How do I select all the rows that have a missing value in the primary key in a data table.
DT = data.table(x=rep(c("a","b",NA),each=3), y=c(1,3,6), v=1:9)
setkey(DT,x)
Selecting for a particular value is easy
DT["a",]
Selecting for the missing values seems to require a vector search. One cannot use binary search. Am I correct?
DT[NA,]# does not work
DT[is.na(x),] #does work
Fortunately,
DT[is.na(x),]is nearly as fast as (e.g.)DT["a",], so in practice, this may not really matter much:===
Addition from Matthew (won’t fit in comment) :
The data above has 3 very large groups, though. So the speed advantage of binary search is dominated here by the time to create the large subset (1/3 of the data is copied).

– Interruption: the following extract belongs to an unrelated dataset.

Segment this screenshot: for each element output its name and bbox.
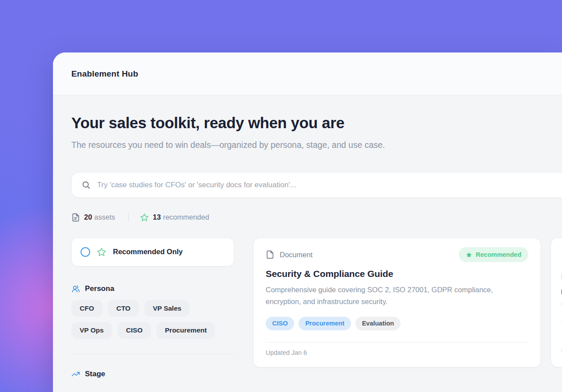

As the size of the subset returned decreases (e.g. adding more groups), the difference becomes apparent. Vector scans on a single column aren’t too bad, but on 2 or more columns it quickly degrades.
Maybe NAs should be joinable to. I seem to remember a gotcha with that, though. Here’s some history linked from FR#1043 Allow or disallow NA in keys?. It mentions there that
NA_integer_is internally a negative integer. That trips up radix/counting sort (iirc) resulting insetkeygoing slower. But it’s on the list to revisit.